He collapsed at the feet of Hassalani the merchant, who had just returned from the mosque. He stirred the whole neighborhood, the healer arrived, then the bonesetter. No one knew where he came from, but because he had white skin, and we are in Zanzibar, in 1899, he was called the European, “mzunga”, a body without a name. His name is Martin Pearce. Stripped in the desert by his guides, this English writer owes his life to the family of Hassalani.
And, even if the British consul who then accommodated him did not see the point, he wanted to return to these modest people to thank them. In the house that saw her reborn, Pearce’s gaze meets Rehana’s. And everything is turned upside down. From this budding love between the sister of a native shopkeeper and the British intellectual, two worlds merge that should never have crossed. Three generations later, in the same place, Jehana, the granddaughter of this scandalous couple in Zanzibar’s memory, experiences an impossible passion with the eldest of a model family …

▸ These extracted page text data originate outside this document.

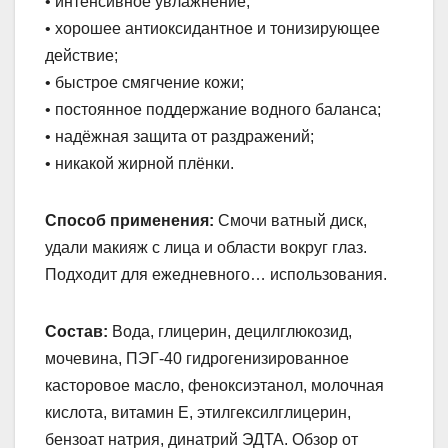
• интенсивное увлажнение;
• хорошее антиоксидантное и тонизирующее
действие;
• быстрое смягчение кожи;
• постоянное поддержание водного баланса;
• надёжная защита от раздражений;
• никакой жирной плёнки.
Способ применения:
Смочи ватный диск,
удали макияж с лица и области вокруг глаз.
Подходит для ежедневного… использования.
Состав:
Вода, глицерин, децилглюкозид,
мочевина, ПЭГ-40 гидрогенизированное
касторовое масло, феноксиэтанол, молочная
кислота, витамин Е, этилгексилглицерин,
бензоат натрия, динатрий ЭДТА. Обзор от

Today, his little brother still wonders how he is going to be able to tell all this in the book he is writing far from his family and his island. From England, where his brilliant studies led in the early sixties (the young Zanzibarite arriving in London is one of the most poignant passages), Rashid is renewing the threads of the past. “It’s a story about all of us. She says that every story contains many more and that they do not belong to us but merge with the vagaries of our time, that they take hold of us and bind us forever. ”

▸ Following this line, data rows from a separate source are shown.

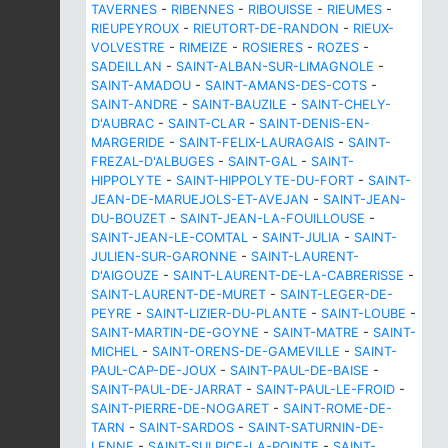
TAVERNES
-
RIBENNES
-
RIBOUISSE
-
RIEUMES
-
RIEUPEYROUX
-
RIEUTORT-DE-RANDON
-
RIEUX-
VOLVESTRE
-
RIMEIZE
-
ROSIERES
-
ROZES
-
SADEILLAN
-
SAINT-ALBAN-SUR-LIMAGNOLE
-
SAINT-AMADOU
-
SAINT-AMANS-DES-COTS
-
SAINT-ANDRE
-
SAINT-BAUZILE
-
SAINT-CHELY-
D'AUBRAC
-
SAINT-CLAR
-
SAINT-DENIS-EN-
MARGERIDE
-
SAINT-FELIX-LAURAGAIS
-
SAINT-
FREZAL-D'ALBUGES
-
SAINT-GAL
-
SAINT-
HIPPOLYTE
-
SAINT-HIPPOLYTE-DU-FORT
-
SAINT-
JEAN-DE-MARUEJOLS-ET-AVEJAN
-
SAINT-JEAN-
DU-BOUZET
-
SAINT-JEAN-LA-FOUILLOUSE
-
SAINT-JEAN-LE-COMTAL
-
SAINT-JULIA
-
SAINT-
JULIEN-SUR-GARONNE
-
SAINT-LAURENT-
D'AIGOUZE
-
SAINT-LAURENT-DE-LA-CABRERISSE
-
SAINT-LAURENT-DE-MURET
-
SAINT-LEGER-DE-
PEYRE
-
SAINT-LIZIER-DU-PLANTE
-
SAINT-LOUBE
-
SAINT-MARTIN-DE-GOYNE
-
SAINT-MATRE
-
SAINT-
MICHEL
-
SAINT-ORENS-DE-GAMEVILLE
-
SAINT-
PAUL-CAP-DE-JOUX
-
SAINT-PAUL-DE-BAISE
-
SAINT-PAUL-DE-JARRAT
-
SAINT-PAUL-LE-FROID
-
SAINT-PIERRE-DE-NOGARET
-
SAINT-ROME-DE-
TARN
-
SAINT-SARDOS
-
SAINT-SATURNIN-DE-
LENNE
-
SAINT-SULPICE-LA-POINTE
-
SAINT-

It is impossible to stay outside this “us” by discovering the successive stories of each of the protagonists: the variety of marvelously embodied points of view gives vastness and richness to this fresco which mixes eras, places, historical conditions, mentalities, and the daily life of families. . Far from folklore, into life. Winner of the RFI Witness of the World Prize for Near the Sea, his first novel translated into French, Abdulrazak Gurnah is decidedly a storyteller whom we cannot resist: we must leave with him for Zanzibar, experience happiness, heartbreak and hope in this beautiful and great romance of love and exile.